I was also doing some work with my TI-89 using the approximate and exact modes. Again, from some correspondence with Rodger:

Quote:
I have been doing a little work with my TI-89. If I enter

zeros(456987654328x^2+913975308642x+456987654314,x)

then in the approximate mode I get 9999999776328 and 1.00000022359 which is not correct. But in exact mode I get

228493827157/228493827164 and 1 which is correct.

I presume that the same thing can be done in the HP-49 and HP-50 which I believe also have exact mode.

So I conclude that machines which have exact mode don't need a special quadratic routine which will calculate an extended version of the discriminant. But for the other machines such as the HP-33s, HP-35s, HP-28 anf HP-48 whhich can't do exact calculations then one of the 24 digit discriminant calculation capabilities is appropriate.

It's the completeness of the shuffle function that I like. There are 256 combinations of stack arguments that a user might need and this instruction covers them all with a very readable syntax. Having L included in the mix is debatable as it's not really part of the stack. Did you not allow ABCD because the instruction would require 2 more bytes to encode?

A, B, C and D weren't part of the stack at the time.

- Pauli

Quote:
A, B, C and D weren't part of the stack at the time.

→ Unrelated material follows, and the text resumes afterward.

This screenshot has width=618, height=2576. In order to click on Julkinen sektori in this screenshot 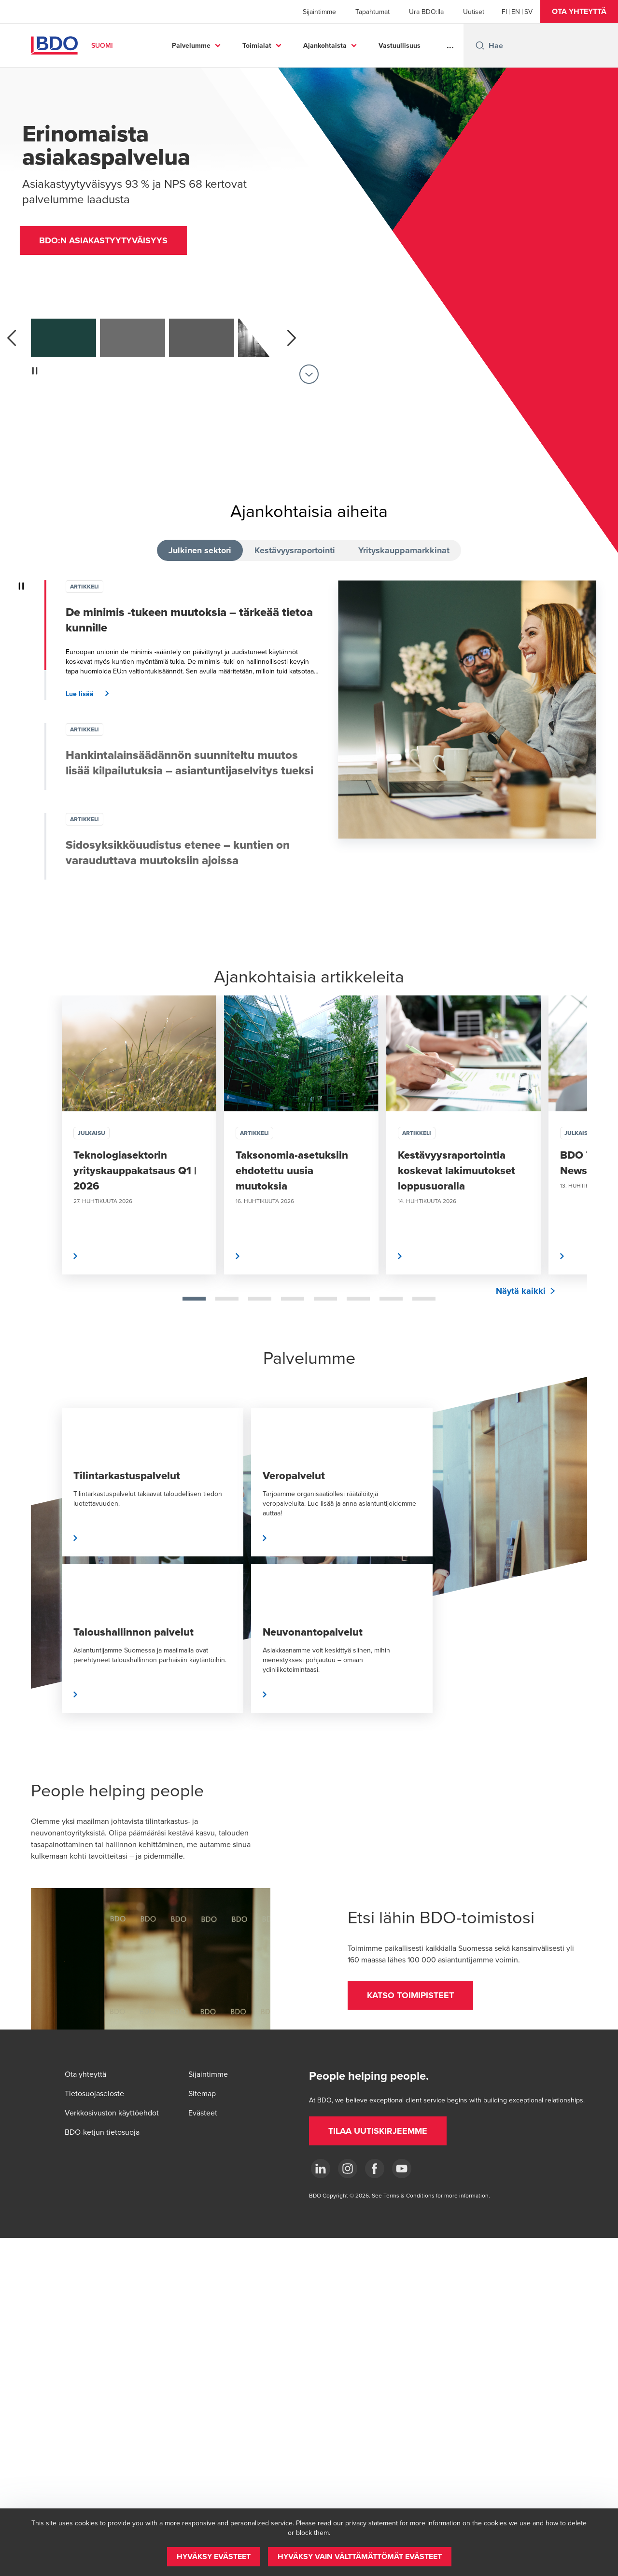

Hmmmh ... Anyway, the display does not feature sufficient pixels for a shuffle command <>XYZTABCD in full size.

And we don't have op-code space for eight or nine arguments :)

- Pauli

We would need 3 bits for each of the possible 8 destination positions, resulting in 24 bits as the argument. This is theoretically possible with the double length commands but there are restrictions which would make some combinations illegal. Walter has mentioned the argument entry and display restrictions which make an implementation complicated if not impossible. 128 KB of flash and the limited ASCII display are constraints we cannot overcome. (We've come a long way already.)